Categories Focus Opinion

Aksi Boikot Natlan dan Representasi Kebudayaan dalam Genshin Impact

Gamers gim Genshin Impact kembali murka. Setelah miHoYo, developer Genshin Impact, merilis trailer versi 5.0, mereka mengecam kurangnya representasi yang ditampilkan. Menurut mereka, warna kulit playable character dalam Natlan, wilayahterbaru gim ini, terlalu putih untuk merepresentasikan orang Amerika Selatan.

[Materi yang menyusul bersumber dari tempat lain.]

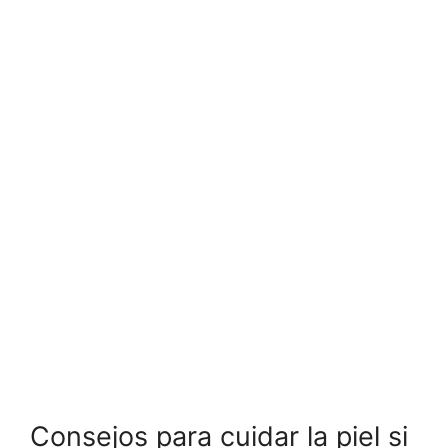
Consejos para cuidar la piel si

Kecaman tersebut berujung seruan boikot terhadap Genshin Impact yang dilayangkan para gamers yang kecewa. Dalam aksi boikot kali ini, beberapa voice actor karakter dalam gim ini ikut menyuarakan aksi boikot. Seperti yang diutarakan Khoi Dao, voice actor Albedo, ia mengajak seluruh gamers Genshin Impact untuk “meminta hak mereka terhadap representasi budaya yang lebih baik.”

Pernyataan resmi Khoi Dau, voice actor Albedo dalam Genshin Impact, yang meminta “representasi yang lebih baik” dalan Natlan, courtesy of X (formerly Twitter)/@khoidaooo

Senada dengan Dao, Zeno Robinson, voice actor Sethos, juga menyuarakan protes terhadap miHoYo untuk merepresentasikan Natlan dengan lebih baik. Menurutnya, jika para fans di Tiongkok ikut menuntut “perbedaan warna melanin,” miHoYo seharisnya berpikir, untuk siapa mereka mendesain karakter-karakter Natlan.

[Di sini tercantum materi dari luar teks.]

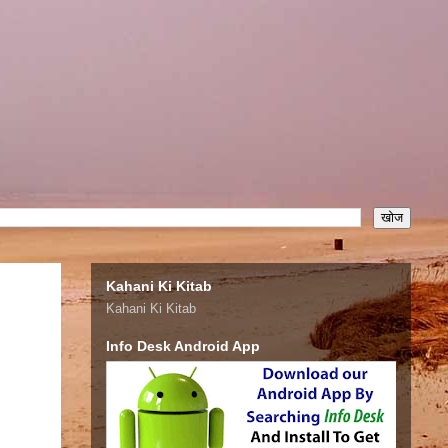
Kahani Ki Kitab
Kahani Ki Kitab
Info Desk Android App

Aksi protes dan boikot terhadap Genshin Impact menjadi puncak gunung es industri gim dewasa ini, terkait dengan representasi kebudayaan dan keberagaman dalam gim video. Apakah miHoYo harus mengubah desain karakter mereka menjadi lebih hitam, agar benar-benar tampil sebagai perusahaan yang merepresentasikan kebudayaan masyarakat tertentu?

Tuntutan Representasi Budaya dalam Industri Gim Video

Dalam industri gim video dewasa ini, terutama di Barat, tuntutan untuk mewujudkan representasi kebudayaan dalam gim yang diproduksi menjadi hal utama. Banyak pihak menginginkan perusahaan pengembang gim video untuk merepresentasikan kebudayaan masyarakat minoritas dalam gim yang mereka rilis.

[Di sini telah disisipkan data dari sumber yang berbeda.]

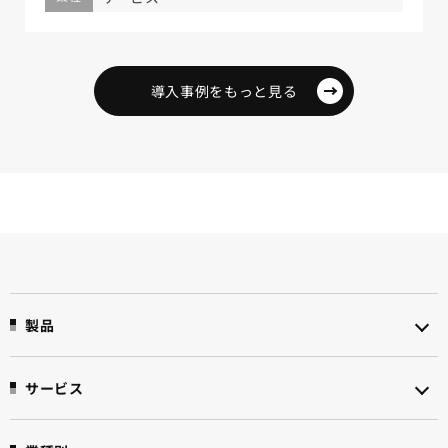
導入事例をもっと見る
製品
サービス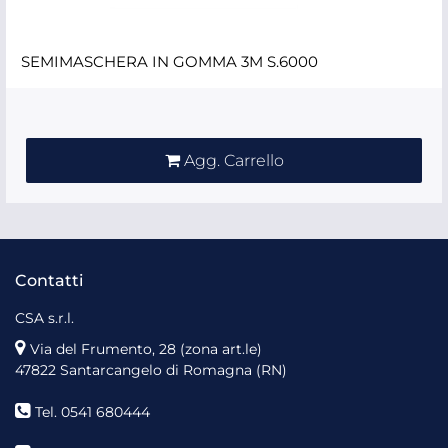
SEMIMASCHERA IN GOMMA 3M S.6000
Quantità
Agg. Carrello
Contatti
CSA s.r.l.
Via del Frumento, 28 (zona art.le)
47822 Santarcangelo di Romagna (RN)
Tel. 0541 680444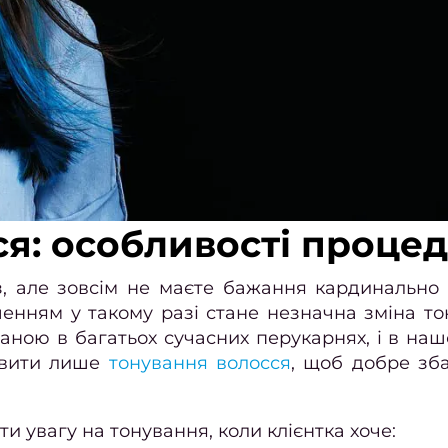
ся: особливості проце
аз, але зовсім не маєте бажання кардинально
енням у такому разі стане незначна зміна тон
аною в багатьох сучасних перукарнях, і в наш
овити лише
тонування волосся
, щоб добре зб
и увагу на тонування, коли клієнтка хоче: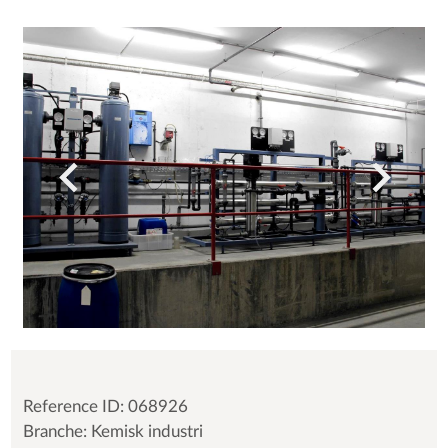
Reference ID: 068926
Branche: Kemisk industri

Read More: Mengulik Kembali Fanatisme Fandom Genshin Impact di Indonesia

Mengutip Flor Guzzanti dalam artikel Breaking the Mould: The Importance of Representation in Video Games, representasi kebudayaan tidak hanya menampilkan keberagaman dan inklusivitas dalam sebuah gim video. Lebih jauh, ia memberikan suara kepada masyarakat yang selama ini tidak terwakilkan (underrepresented) sejak lama. Melihat seorang karakter dalam gim video yang merefleksikan kebudayaan kita, menurut Guzzanti, akan memberikan sense of belonging dan validasi.

Max Caulfield dan Chloe Price, pasangan LGBTQ dalam gim Life is Strange yang berhasil menampilkan representasi kebudayaan dengan baik, courtesy of KOSU

Mewujudkan representasi kebudayaan juga dapat mendobrak penghalang dan stereotip budaya yang selama ini melekat dalam masyarakat. Masyarakat minoritas (termasuk masyarakat kulit berwarna dan perempuan), sering digambarkan sebagai inferior jika dibandingkan dengan masyarakat kulit putih. Pendekatan seperti ini, mengutip Lery dalam artikel Breaking Stereotypes: Gender Representation in Video Games, perlu dihancurkan, sehingga gim video dapat mewujudkan inklusivitas.

Sebagai contoh, menurut Chad Valdez dalam artikel Indigenous Representation in Video Games, penggambaran masyarakat asli Amerika (Native American) selama ini penuh dengan stereotio. Dalam gim Oregon Trail, sebagai salah satu contoh yang diusulkan Valdez, mereka digambarkan sebagai penjahat yang perlu dilawan. Pemain gim, yakni sebuah keluarga dalam perjalanan dari Independence ke Oregon untuk mencari penghidupan baru, memposisikan suku Indian sebagai salah satu penghalang yang mesti dicegah.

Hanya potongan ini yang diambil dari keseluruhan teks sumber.